AMENDMENT AND TERMINATION. The Trust Agreements may be amended by the
Trustee and the Sponsor without the consent of any of the Unitholders: (i)
to cure any ambiguity or to correct or supplement any provision which may
be defective or inconsistent; (ii) to change any provision thereof as may
be required by the Securities and Exchange Commission or any successor
governmental agency; or (iii) to make such provisions as shall not
adversely affect the interests of the Unitholders. The Trust Agreements
with respect to the Trusts may also be amended in any respect by the
Sponsor and the Trustee, or any of the provisions thereof may be waived,
with the consent of the holders of Units representing 66 2/3% of the Units
then outstanding of such Trust, provided that no such amendment or waiver
will reduce the interest of any Unitholder thereof without the consent of
such Unitholder or reduce the percentage of Units required to consent to
any such amendment or waiver without the consent of all Unitholders of such
Trust. In no event shall any Trust Agreement be amended to increase the
number of Units of a Trust issuable thereunder or to permit, except in
accordance with the provisions of such Trust Agreement, the acquisition of
any Securities in addition to or in substitution for those initially
deposited in a Trust. The Trustee shall promptly notify Unitholders of the
substance of any such amendment.
The Trust Agreements provide that the Trusts shall terminate upon the
maturity, redemption or other disposition of the last of the Securities
held in a Trust. If the value of a Trust shall be less than the applicable
minimum value stated under "Essential Information," the Trustee may, in its
discretion, and shall, when so directed by the Sponsor, terminate the
Trust. A Trust may be terminated at any time by the Unitholders
representing 66 2/3% of the Units thereof then outstanding. In the event of
termination of a Trust, written notice thereof will be sent by the Trustee
to all Unitholders of such Trust. Within a reasonable period after
termination, the Trustee will sell any Securities remaining in such Trust
and, after paying all expenses and charges incurred by the Trust, will
distribute to Unitholders thereof (upon surrender for cancellation of
certificates for Units, if issued) their pro rata share of the balances
remaining in the Interest and Principal Accounts of such Trust.

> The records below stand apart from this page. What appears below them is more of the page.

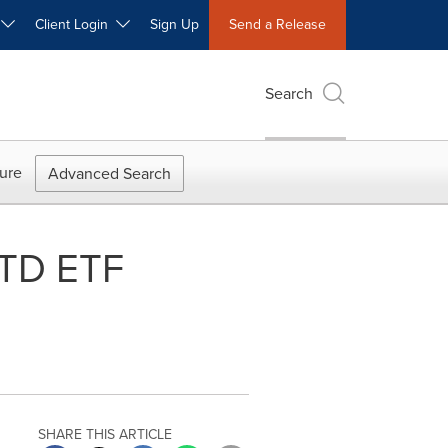
W
Client Login
Sign Up
Send a Release
Search
ure
Advanced Search
 TD ETF
SHARE THIS ARTICLE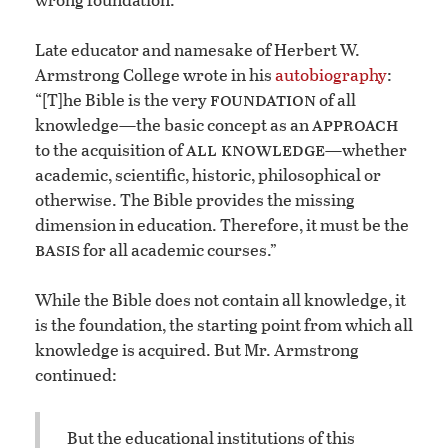
Late educator and namesake of Herbert W.
Armstrong College wrote in his
autobiography
:
foundation
“[T]he Bible is the very
of all
approach
knowledge—the basic concept as an
all knowledge
to the acquisition of
—whether
academic, scientific, historic, philosophical or
otherwise. The Bible provides the missing
dimension in education. Therefore, it must be the
basis
for all academic courses.”
While the Bible does not contain all knowledge, it
is the foundation, the starting point from which all
knowledge is acquired. But Mr. Armstrong
continued:
But the educational institutions of this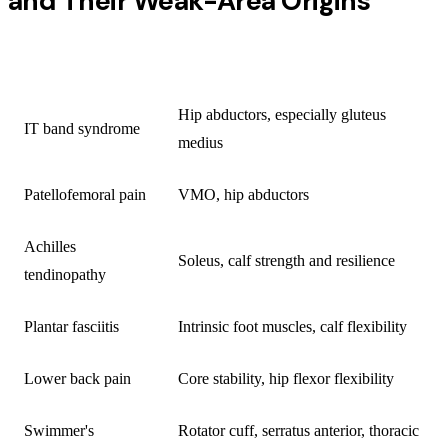
and Their Weak-Area Origins
INJURY
PRIMARY WEAK AREA
Hip abductors, especially gluteus
IT band syndrome
medius
Patellofemoral pain
VMO, hip abductors
Achilles
Soleus, calf strength and resilience
tendinopathy
Plantar fasciitis
Intrinsic foot muscles, calf flexibility
Lower back pain
Core stability, hip flexor flexibility
Swimmer's
Rotator cuff, serratus anterior, thoracic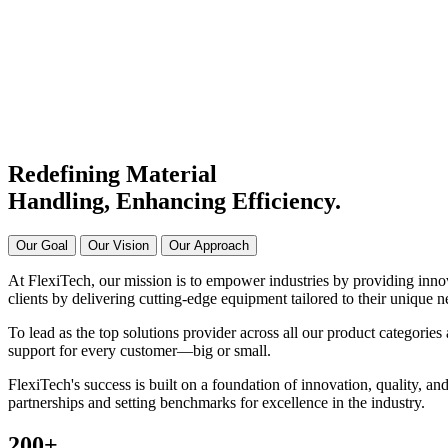
Manufacturer & Supplier in Ind
Connecting Systems,
Driving Excellence
Redefining Material
Handling, Enhancing
Efficiency.
Our Goal
Our Vision
Our Approach
At FlexiTech, our mission is to empower industries by providing innova
clients by delivering cutting-edge equipment tailored to their unique n
To lead as the top solutions provider across all our product categories 
support for every customer—big or small.
FlexiTech's success is built on a foundation of innovation, quality, and
partnerships and setting benchmarks for excellence in the industry.
200
+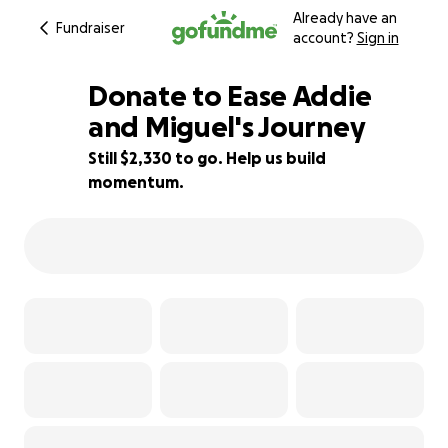
Already have an
Fundraiser
account?
Sign in
Donate to Ease Addie
and Miguel's Journey
Still $2,330 to go. Help us build
61% complete
momentum.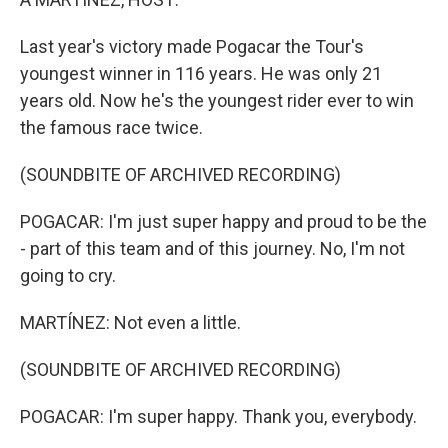
Last year's victory made Pogacar the Tour's
youngest winner in 116 years. He was only 21
years old. Now he's the youngest rider ever to win
the famous race twice.
(SOUNDBITE OF ARCHIVED RECORDING)
POGACAR: I'm just super happy and proud to be the
- part of this team and of this journey. No, I'm not
going to cry.
MARTÍNEZ: Not even a little.
(SOUNDBITE OF ARCHIVED RECORDING)
POGACAR: I'm super happy. Thank you, everybody.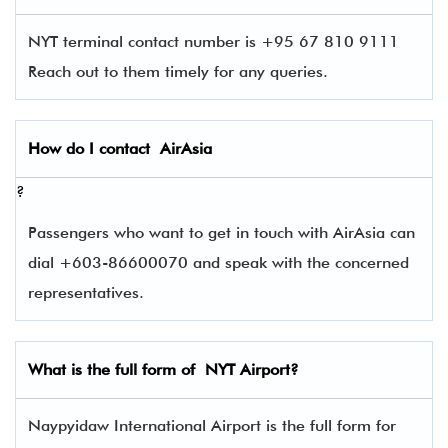
NYT terminal contact number is +95 67 810 9111
Reach out to them timely for any queries.
How do I contact
AirAsia
?
Passengers who want to get in touch with AirAsia can
dial +603-86600070 and speak with the concerned
representatives.
What is the full form of
NYT
Airport?
Naypyidaw International Airport is the full form for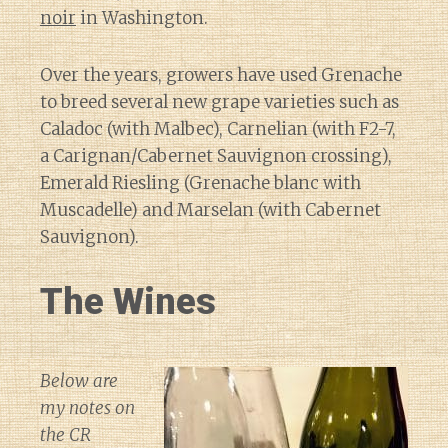
noir
in Washington.
Over the years, growers have used Grenache
to breed several new grape varieties such as
Caladoc (with Malbec), Carnelian (with F2-7,
a Carignan/Cabernet Sauvignon crossing),
Emerald Riesling (Grenache blanc with
Muscadelle) and Marselan (with Cabernet
Sauvignon).
The Wines
Below are
my notes on
the CR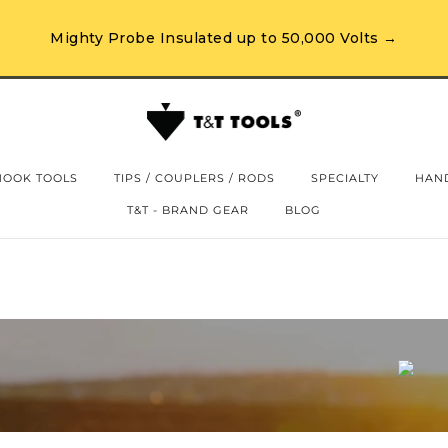
Mighty Probe Insulated up to 50,000 Volts →
HOOK TOOLS
TIPS / COUPLERS / RODS
SPECIALTY
HAND
T&T - BRAND GEAR
BLOG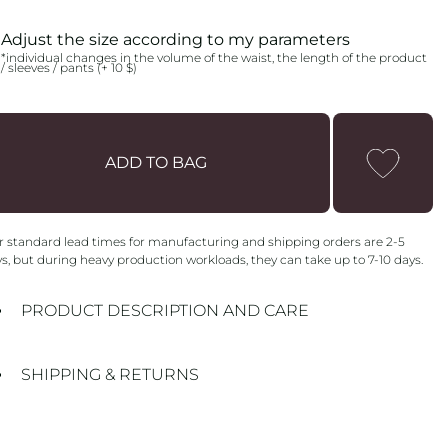
FLEECE
NO FLEECE
Adjust the size according to my parameters
*individual changes in the volume of the waist, the length of the product
/ sleeves / pants (+ 10 $)
ADD TO BAG
 standard lead times for manufacturing and shipping orders are 2-5
s, but during heavy production workloads, they can take up to 7-10 days.
PRODUCT DESCRIPTION AND CARE
SHIPPING & RETURNS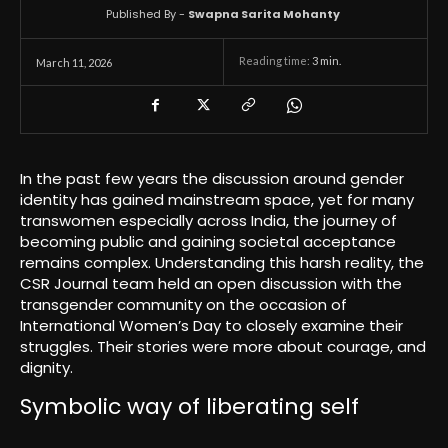
Published By -
Swapna Sarita Mohanty
Reading time:
3
min.
March 11, 2026
In the past few years the discussion around gender
identity has gained mainstream space, yet for many
transwomen especially across India, the journey of
becoming public and gaining societal acceptance
remains complex. Understanding this harsh reality, the
CSR Journal team held an open discussion with the
transgender community on the occasion of
International Women’s Day to closely examine their
struggles. Their stories were more about courage, and
dignity.
Symbolic way of liberating self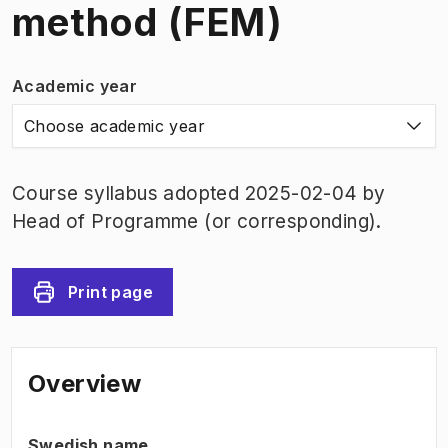
method (FEM)
Academic year
Choose academic year
Course syllabus adopted 2025-02-04 by
Head of Programme (or corresponding).
Print page
Overview
Swedish name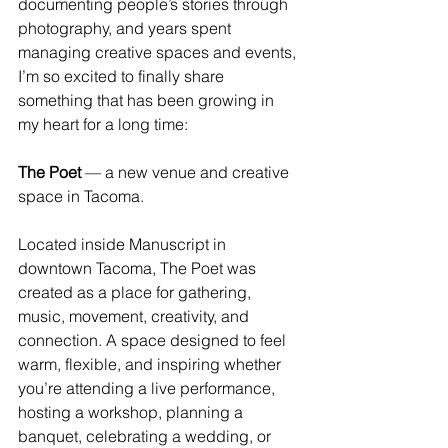
documenting people’s stories through 
photography, and years spent 
managing creative spaces and events, 
I’m so excited to finally share 
something that has been growing in 
my heart for a long time:
The Poet
 — a new venue and creative 
space in Tacoma.
Located inside Manuscript in 
downtown Tacoma, The Poet was 
created as a place for gathering, 
music, movement, creativity, and 
connection. A space designed to feel 
warm, flexible, and inspiring whether 
you’re attending a live performance, 
hosting a workshop, planning a 
banquet, celebrating a wedding, or 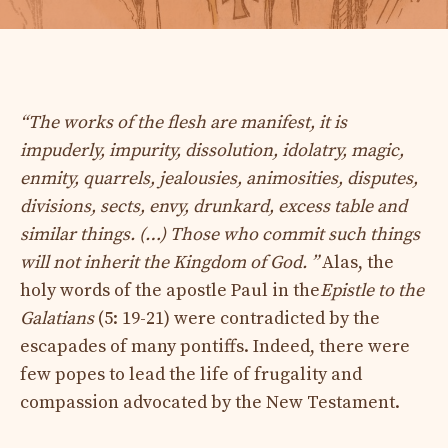
“The works of the flesh are manifest, it is
impuderly, impurity, dissolution, idolatry, magic,
enmity, quarrels, jealousies, animosities, disputes,
divisions, sects, envy, drunkard, excess table and
similar things. (…) Those who commit such things
will not inherit the Kingdom of God. ”
Alas, the
holy words of the apostle Paul in the
Epistle to the
Galatians
(5: 19-21) were contradicted by the
escapades of many pontiffs. Indeed, there were
few popes to lead the life of frugality and
compassion advocated by the New Testament.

LIMITATIONS ON LIABILITY. The Sponsor: The Sponsor is liable for the
performance of its obligations arising from its responsibilities under the
Trust Agreements, but will be under no liability to the Unitholders for
taking any action or refraining from any action in good faith pursuant to
the Trust Agreements or for errors in judgment, except in cases of its own
gross negligence, bad faith or willful misconduct. The Sponsor shall not be
liable or responsible in any way for depreciation or loss incurred by
reason of the sale of any Securities.
The Trustee: The Trust Agreements provide that the Trustee shall be under
no liability for any action taken in good faith in reliance upon prima
facie properly executed documents or for the disposition of monies,
Securities or certificates except by reason of its own gross negligence,
bad faith or willful misconduct, nor shall the Trustee be liable or
responsible in any way for depreciation or loss incurred by reason of the
sale by the Trustee of any Securities. In the event that the Sponsor shall
fail to act, the Trustee may act and shall not be liable for any such
action taken by it in good faith. The Trustee shall not be personally
liable for any taxes or other governmental charges imposed upon or in
respect of the Securities or upon the interest thereon. In addition, the
Trust Agreements contain other customary provisions limiting the liability
of the Trustee.
The Sponsor reserves the right to reject, in whole or in part, any order
for the purchase of Units.
The Evaluator: The Trustee and Unitholders may rely on any evaluation
furnished by the Evaluator and shall have no responsibility for the
accuracy thereof. The Trust Agreements provide that the determinations made
by the Evaluator shall be made in good faith upon the basis of the best
information available to it, provided, however, that the Evaluator shall be
under no liability to the Trustee or Unitholders for errors in judgment,
but shall be liable only for its gross negligence, lack of good faith or
willful misconduct.
TRUST EXPENSES
The Sponsor will charge the Trusts a surveillance fee for services
performed for the Trusts in an amount not to exceed that amount set forth
in "Essential Information" but in no event will such compensation, when
combined with all compensation received from other unit investment trusts
for which the Sponsor both acts as sponsor and provides portfolio
surveillance, exceed the aggregate cost to the Sponsor for providing such
services. Such fee shall be based on the total number of Units of the
related Trust outstanding as of the December Record Date preceding any
annual period. The Sponsor will receive a portion of the sales commissions
paid in connection with the purchase of Units and will share in profits, if
any, related to the deposit of Securities in the Trusts.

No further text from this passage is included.